**Activity**
Below is the data. Give it again, complete and exact.
[Entries supplied Boundary: Start]
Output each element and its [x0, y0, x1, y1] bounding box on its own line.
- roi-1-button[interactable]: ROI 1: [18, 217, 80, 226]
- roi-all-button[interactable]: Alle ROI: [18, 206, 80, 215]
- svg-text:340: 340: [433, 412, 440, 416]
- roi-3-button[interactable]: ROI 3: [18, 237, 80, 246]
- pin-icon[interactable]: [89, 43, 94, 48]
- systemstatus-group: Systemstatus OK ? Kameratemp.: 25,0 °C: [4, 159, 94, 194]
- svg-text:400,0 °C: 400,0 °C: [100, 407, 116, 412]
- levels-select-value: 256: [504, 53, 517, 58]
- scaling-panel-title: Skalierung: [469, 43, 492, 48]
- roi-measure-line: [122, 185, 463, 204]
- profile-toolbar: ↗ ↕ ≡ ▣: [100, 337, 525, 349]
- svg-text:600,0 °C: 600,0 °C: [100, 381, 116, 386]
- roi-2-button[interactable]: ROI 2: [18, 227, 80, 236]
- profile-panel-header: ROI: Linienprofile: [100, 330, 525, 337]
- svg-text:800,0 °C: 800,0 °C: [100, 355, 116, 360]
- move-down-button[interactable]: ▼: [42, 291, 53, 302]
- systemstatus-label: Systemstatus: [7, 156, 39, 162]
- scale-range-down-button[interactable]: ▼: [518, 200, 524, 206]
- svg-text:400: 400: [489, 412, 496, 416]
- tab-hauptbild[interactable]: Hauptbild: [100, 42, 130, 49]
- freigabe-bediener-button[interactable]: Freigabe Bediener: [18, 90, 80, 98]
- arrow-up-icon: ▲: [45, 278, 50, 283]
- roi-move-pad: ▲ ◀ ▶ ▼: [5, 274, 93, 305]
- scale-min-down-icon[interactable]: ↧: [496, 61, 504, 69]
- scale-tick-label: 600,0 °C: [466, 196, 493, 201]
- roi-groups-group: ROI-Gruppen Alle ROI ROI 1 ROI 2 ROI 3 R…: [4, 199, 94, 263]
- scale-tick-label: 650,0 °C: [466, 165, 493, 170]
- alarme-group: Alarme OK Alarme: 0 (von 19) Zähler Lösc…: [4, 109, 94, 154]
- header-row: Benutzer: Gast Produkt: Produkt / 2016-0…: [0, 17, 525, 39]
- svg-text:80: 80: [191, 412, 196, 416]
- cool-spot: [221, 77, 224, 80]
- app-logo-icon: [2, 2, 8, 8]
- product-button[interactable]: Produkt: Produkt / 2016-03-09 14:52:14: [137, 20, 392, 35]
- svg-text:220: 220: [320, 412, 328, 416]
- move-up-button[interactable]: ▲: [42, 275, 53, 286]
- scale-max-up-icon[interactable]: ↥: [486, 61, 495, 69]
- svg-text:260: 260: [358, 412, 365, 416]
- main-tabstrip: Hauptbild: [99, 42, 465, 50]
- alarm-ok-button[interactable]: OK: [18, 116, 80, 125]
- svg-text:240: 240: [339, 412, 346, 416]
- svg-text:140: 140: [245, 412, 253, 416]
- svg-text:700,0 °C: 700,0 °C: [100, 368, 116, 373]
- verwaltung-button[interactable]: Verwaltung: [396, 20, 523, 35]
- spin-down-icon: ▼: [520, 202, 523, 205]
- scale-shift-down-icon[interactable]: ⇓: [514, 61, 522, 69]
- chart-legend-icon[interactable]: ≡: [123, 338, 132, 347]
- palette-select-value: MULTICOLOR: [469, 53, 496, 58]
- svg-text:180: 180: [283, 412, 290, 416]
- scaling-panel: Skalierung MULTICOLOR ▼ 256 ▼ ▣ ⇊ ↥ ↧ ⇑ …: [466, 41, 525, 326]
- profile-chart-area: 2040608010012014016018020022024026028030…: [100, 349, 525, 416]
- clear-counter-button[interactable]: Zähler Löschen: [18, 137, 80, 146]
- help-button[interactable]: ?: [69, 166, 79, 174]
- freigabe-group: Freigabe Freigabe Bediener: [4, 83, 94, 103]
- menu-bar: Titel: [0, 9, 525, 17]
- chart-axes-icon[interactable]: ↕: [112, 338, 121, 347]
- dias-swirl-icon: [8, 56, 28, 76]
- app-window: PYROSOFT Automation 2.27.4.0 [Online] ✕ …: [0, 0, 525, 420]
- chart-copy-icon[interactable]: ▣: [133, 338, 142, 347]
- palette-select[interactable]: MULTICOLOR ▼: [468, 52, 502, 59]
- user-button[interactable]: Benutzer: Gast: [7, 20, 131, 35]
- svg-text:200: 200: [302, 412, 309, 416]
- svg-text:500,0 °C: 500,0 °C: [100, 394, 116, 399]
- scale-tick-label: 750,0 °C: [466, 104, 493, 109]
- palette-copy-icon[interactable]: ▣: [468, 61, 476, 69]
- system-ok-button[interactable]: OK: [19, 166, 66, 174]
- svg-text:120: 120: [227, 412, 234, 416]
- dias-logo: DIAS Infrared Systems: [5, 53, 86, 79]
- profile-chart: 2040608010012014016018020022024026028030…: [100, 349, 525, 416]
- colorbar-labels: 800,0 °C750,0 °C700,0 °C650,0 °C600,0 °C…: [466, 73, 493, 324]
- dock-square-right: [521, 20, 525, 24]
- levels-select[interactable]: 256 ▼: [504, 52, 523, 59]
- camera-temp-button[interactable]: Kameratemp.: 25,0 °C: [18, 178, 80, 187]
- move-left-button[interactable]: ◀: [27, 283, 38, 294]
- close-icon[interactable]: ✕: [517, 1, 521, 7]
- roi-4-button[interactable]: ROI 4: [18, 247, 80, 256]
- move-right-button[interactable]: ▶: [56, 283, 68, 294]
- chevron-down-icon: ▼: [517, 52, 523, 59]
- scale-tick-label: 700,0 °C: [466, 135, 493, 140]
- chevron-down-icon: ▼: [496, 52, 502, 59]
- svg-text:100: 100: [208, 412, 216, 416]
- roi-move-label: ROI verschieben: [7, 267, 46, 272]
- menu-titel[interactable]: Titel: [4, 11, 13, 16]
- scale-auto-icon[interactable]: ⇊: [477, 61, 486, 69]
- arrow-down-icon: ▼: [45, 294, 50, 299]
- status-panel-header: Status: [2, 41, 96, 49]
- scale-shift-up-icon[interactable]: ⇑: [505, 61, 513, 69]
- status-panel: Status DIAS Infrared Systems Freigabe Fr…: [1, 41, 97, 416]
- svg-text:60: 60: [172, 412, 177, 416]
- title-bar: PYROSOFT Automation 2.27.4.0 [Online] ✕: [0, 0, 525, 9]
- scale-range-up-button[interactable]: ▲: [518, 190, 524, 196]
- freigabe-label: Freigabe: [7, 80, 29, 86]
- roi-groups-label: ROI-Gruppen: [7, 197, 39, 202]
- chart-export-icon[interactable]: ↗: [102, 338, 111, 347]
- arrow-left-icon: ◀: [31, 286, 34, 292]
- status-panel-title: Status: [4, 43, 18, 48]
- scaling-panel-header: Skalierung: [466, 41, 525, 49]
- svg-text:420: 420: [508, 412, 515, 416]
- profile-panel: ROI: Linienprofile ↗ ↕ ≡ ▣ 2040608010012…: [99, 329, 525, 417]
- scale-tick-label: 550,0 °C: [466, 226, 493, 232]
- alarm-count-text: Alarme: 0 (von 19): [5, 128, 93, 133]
[Entries supplied Boundary: End]
**Output for this task**
Output each element and its [x0, y0, x1, y1] bounding box on its own line.
- roi-1-button[interactable]: ROI 1: [18, 217, 80, 226]
- roi-all-button[interactable]: Alle ROI: [18, 206, 80, 215]
- svg-text:340: 340: [433, 412, 440, 416]
- roi-3-button[interactable]: ROI 3: [18, 237, 80, 246]
- pin-icon[interactable]: [89, 43, 94, 48]
- systemstatus-group: Systemstatus OK ? Kameratemp.: 25,0 °C: [4, 159, 94, 194]
- svg-text:400,0 °C: 400,0 °C: [100, 407, 116, 412]
- levels-select-value: 256: [504, 53, 517, 58]
- scaling-panel-title: Skalierung: [469, 43, 492, 48]
- roi-measure-line: [122, 185, 463, 204]
- profile-toolbar: ↗ ↕ ≡ ▣: [100, 337, 525, 349]
- svg-text:600,0 °C: 600,0 °C: [100, 381, 116, 386]
- roi-2-button[interactable]: ROI 2: [18, 227, 80, 236]
- profile-panel-header: ROI: Linienprofile: [100, 330, 525, 337]
- svg-text:800,0 °C: 800,0 °C: [100, 355, 116, 360]
- move-down-button[interactable]: ▼: [42, 291, 53, 302]
- systemstatus-label: Systemstatus: [7, 156, 39, 162]
- scale-range-down-button[interactable]: ▼: [518, 200, 524, 206]
- svg-text:400: 400: [489, 412, 496, 416]
- tab-hauptbild[interactable]: Hauptbild: [100, 42, 130, 49]
- freigabe-bediener-button[interactable]: Freigabe Bediener: [18, 90, 80, 98]
- arrow-up-icon: ▲: [45, 278, 50, 283]
- roi-move-pad: ▲ ◀ ▶ ▼: [5, 274, 93, 305]
- scale-min-down-icon[interactable]: ↧: [496, 61, 504, 69]
- scale-tick-label: 600,0 °C: [466, 196, 493, 201]
- roi-groups-group: ROI-Gruppen Alle ROI ROI 1 ROI 2 ROI 3 R…: [4, 199, 94, 263]
- scale-tick-label: 650,0 °C: [466, 165, 493, 170]
- alarme-group: Alarme OK Alarme: 0 (von 19) Zähler Lösc…: [4, 109, 94, 154]
- header-row: Benutzer: Gast Produkt: Produkt / 2016-0…: [0, 17, 525, 39]
- svg-text:80: 80: [191, 412, 196, 416]
- cool-spot: [221, 77, 224, 80]
- app-logo-icon: [2, 2, 8, 8]
- product-button[interactable]: Produkt: Produkt / 2016-03-09 14:52:14: [137, 20, 392, 35]
- svg-text:220: 220: [320, 412, 328, 416]
- move-up-button[interactable]: ▲: [42, 275, 53, 286]
- scale-max-up-icon[interactable]: ↥: [486, 61, 495, 69]
- svg-text:260: 260: [358, 412, 365, 416]
- main-tabstrip: Hauptbild: [99, 42, 465, 50]
- alarm-ok-button[interactable]: OK: [18, 116, 80, 125]
- svg-text:240: 240: [339, 412, 346, 416]
- svg-text:140: 140: [245, 412, 253, 416]
- svg-text:700,0 °C: 700,0 °C: [100, 368, 116, 373]
- verwaltung-button[interactable]: Verwaltung: [396, 20, 523, 35]
- spin-down-icon: ▼: [520, 202, 523, 205]
- scale-shift-down-icon[interactable]: ⇓: [514, 61, 522, 69]
- chart-legend-icon[interactable]: ≡: [123, 338, 132, 347]
- palette-select-value: MULTICOLOR: [469, 53, 496, 58]
- svg-text:180: 180: [283, 412, 290, 416]
- scaling-panel: Skalierung MULTICOLOR ▼ 256 ▼ ▣ ⇊ ↥ ↧ ⇑ …: [466, 41, 525, 326]
- profile-chart-area: 2040608010012014016018020022024026028030…: [100, 349, 525, 416]
- clear-counter-button[interactable]: Zähler Löschen: [18, 137, 80, 146]
- help-button[interactable]: ?: [69, 166, 79, 174]
- freigabe-group: Freigabe Freigabe Bediener: [4, 83, 94, 103]
- menu-bar: Titel: [0, 9, 525, 17]
- chart-axes-icon[interactable]: ↕: [112, 338, 121, 347]
- dias-swirl-icon: [8, 56, 28, 76]
- app-window: PYROSOFT Automation 2.27.4.0 [Online] ✕ …: [0, 0, 525, 420]
- chart-copy-icon[interactable]: ▣: [133, 338, 142, 347]
- palette-select[interactable]: MULTICOLOR ▼: [468, 52, 502, 59]
- user-button[interactable]: Benutzer: Gast: [7, 20, 131, 35]
- svg-text:200: 200: [302, 412, 309, 416]
- svg-text:500,0 °C: 500,0 °C: [100, 394, 116, 399]
- scale-tick-label: 750,0 °C: [466, 104, 493, 109]
- palette-copy-icon[interactable]: ▣: [468, 61, 476, 69]
- system-ok-button[interactable]: OK: [19, 166, 66, 174]
- svg-text:120: 120: [227, 412, 234, 416]
- dias-logo: DIAS Infrared Systems: [5, 53, 86, 79]
- profile-chart: 2040608010012014016018020022024026028030…: [100, 349, 525, 416]
- colorbar-labels: 800,0 °C750,0 °C700,0 °C650,0 °C600,0 °C…: [466, 73, 493, 324]
- dock-square-right: [521, 20, 525, 24]
- levels-select[interactable]: 256 ▼: [504, 52, 523, 59]
- camera-temp-button[interactable]: Kameratemp.: 25,0 °C: [18, 178, 80, 187]
- move-left-button[interactable]: ◀: [27, 283, 38, 294]
- close-icon[interactable]: ✕: [517, 1, 521, 7]
- roi-4-button[interactable]: ROI 4: [18, 247, 80, 256]
- move-right-button[interactable]: ▶: [56, 283, 68, 294]
- chevron-down-icon: ▼: [517, 52, 523, 59]
- scale-tick-label: 700,0 °C: [466, 135, 493, 140]
- chevron-down-icon: ▼: [496, 52, 502, 59]
- svg-text:100: 100: [208, 412, 216, 416]
- roi-move-label: ROI verschieben: [7, 267, 46, 272]
- menu-titel[interactable]: Titel: [4, 11, 13, 16]
- scale-auto-icon[interactable]: ⇊: [477, 61, 486, 69]
- arrow-down-icon: ▼: [45, 294, 50, 299]
- status-panel-header: Status: [2, 41, 96, 49]
- scale-shift-up-icon[interactable]: ⇑: [505, 61, 513, 69]
- status-panel: Status DIAS Infrared Systems Freigabe Fr…: [1, 41, 97, 416]
- svg-text:60: 60: [172, 412, 177, 416]
- title-bar: PYROSOFT Automation 2.27.4.0 [Online] ✕: [0, 0, 525, 9]
- scale-range-up-button[interactable]: ▲: [518, 190, 524, 196]
- freigabe-label: Freigabe: [7, 80, 29, 86]
- roi-groups-label: ROI-Gruppen: [7, 197, 39, 202]
- chart-export-icon[interactable]: ↗: [102, 338, 111, 347]
- arrow-left-icon: ◀: [31, 286, 34, 292]
- status-panel-title: Status: [4, 43, 18, 48]
- scaling-panel-header: Skalierung: [466, 41, 525, 49]
- svg-text:420: 420: [508, 412, 515, 416]
- profile-panel: ROI: Linienprofile ↗ ↕ ≡ ▣ 2040608010012…: [99, 329, 525, 417]
- scale-tick-label: 550,0 °C: [466, 226, 493, 232]
- alarm-count-text: Alarme: 0 (von 19): [5, 128, 93, 133]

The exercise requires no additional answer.